Current NASA safety standards, such as NASA-STD-6001B, are based on tests conducted under Earth’s gravity. Scientists now believe this approach may be insufficient, as reduced gravity could significantly alter fire behavior.

The Impact of Partial Gravity

A key concern is the phenomenon of “blowoff,” where fresh oxygen is repeatedly reintroduced to a flame. On Earth, gravity helps extinguish flames by disrupting this process. However, the Moon’s partial gravity lessens this disruption, potentially allowing flames to sustain themselves more easily and increasing material flammability.

Experiment Details and Timeline

The FM2 experiment will involve controlled burns of four solid fuel samples within contained atmospheres on the lunar surface. Scheduled for launch in late 2026, the experiment will utilize cameras, radiometers, and oxygen sensors to meticulously monitor the fire’s behavior.
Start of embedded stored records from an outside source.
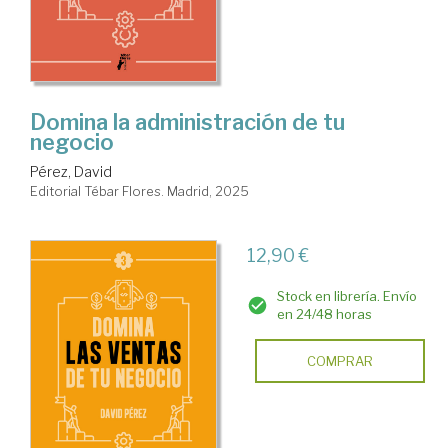
Domina la administración de tu
negocio
Pérez, David
Editorial Tébar Flores. Madrid, 2025
12,90 €
Stock en librería. Envío
en 24/48 horas
COMPRAR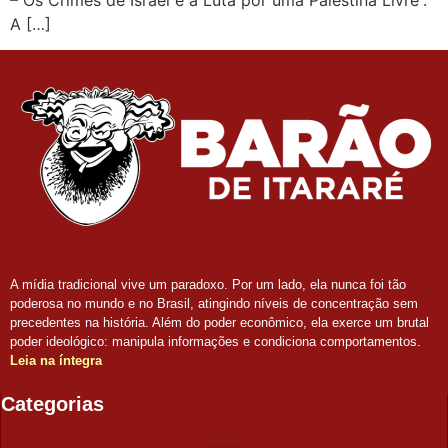
A […]
A mídia tradicional vive um paradoxo. Por um lado, ela nunca foi tão
poderosa no mundo e no Brasil, atingindo níveis de concentração sem
precedentes na história. Além do poder econômico, ela exerce um brutal
poder ideológico: manipula informações e condiciona comportamentos.
Leia na íntegra
Categorias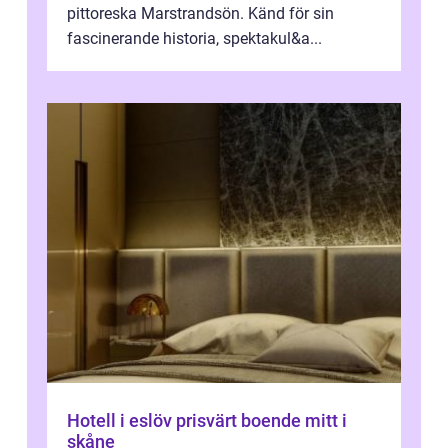
pittoreska Marstrandsön. Känd för sin
fascinerande historia, spektakul&a...
Hotell i eslöv prisvärt boende mitt i
skåne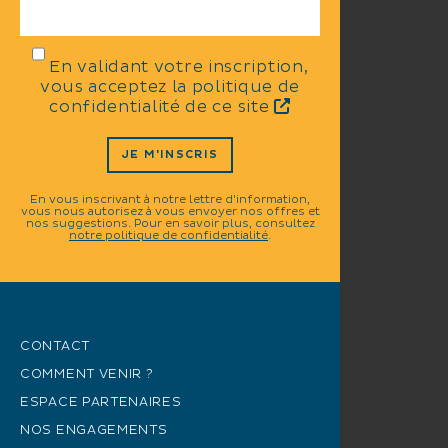
En validant votre inscription,
vous acceptez la politique de
confidentialité de ce site
JE M'INSCRIS
En vous inscrivant à notre lettre d'information,
vous nous autorisez à vous envoyer nos offres et
nos suggestions. Pour en savoir plus, consultez
notre politique de confidentialité
.
CONTACT
COMMENT VENIR ?
ESPACE PARTENAIRES
NOS ENGAGEMENTS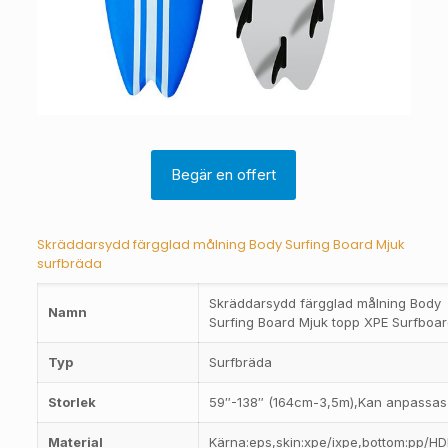
Begär en offert
Skräddarsydd färgglad målning Body Surfing Board Mjuk
surfbräda
Skräddarsydd färgglad målning Body
Namn
Surfing Board Mjuk topp XPE Surfboa
Typ
Surfbräda
Storlek
59″-138″ (164cm-3,5m),Kan anpassas
Material
Kärna:eps,skin:xpe/ixpe,bottom:pp/H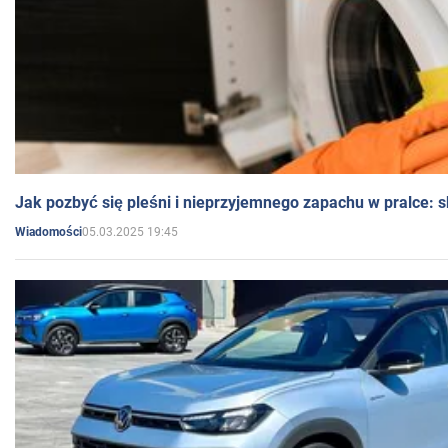
Jak pozbyć się pleśni i nieprzyjemnego zapachu w pralce:
05.03.2025 19:45
Wiadomości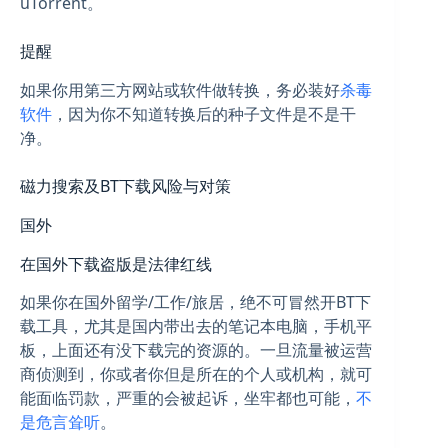
uTorrent。
提醒
如果你用第三方网站或软件做转换，务必装好
杀毒
软件
，因为你不知道转换后的种子文件是不是干
净。
磁力搜索及BT下载风险与对策
国外
在国外下载盗版是法律红线
如果你在国外留学/工作/旅居，绝不可冒然开BT下
载工具，尤其是国内带出去的笔记本电脑，手机平
板，上面还有没下载完的资源的。一旦流量被运营
商侦测到，你或者你但是所在的个人或机构，就可
能面临罚款，严重的会被起诉，坐牢都也可能，
不
是危言耸听
。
Data Collection and Analysis

The data collected will provide a crucial benchmark for understanding how lunar gravity influences material flammability, allowing for a direct comparison between fires on the Moon and Earth. Previous studies using drop towers and sounding rockets have already indicated increased flammability limits in partial gravity environments.

Implications for Future Space Exploration

This research has profound implications for the design of lunar habitats, the selection of materials for spacecraft and spacesuits, and the development of effective fire suppression systems. Evacuation from a lunar habitat during a fire would be far more challenging than on Earth.

Scientists emphasize that even materials considered marginally non-flammable on Earth could pose a significant fire hazard on the Moon, especially given the potential use of oxygen-enriched atmospheres in future habitats. The findings from FM2 will contribute to a broader understanding of fire dynamics in various gravitational environments, benefiting future missions to Mars and beyond.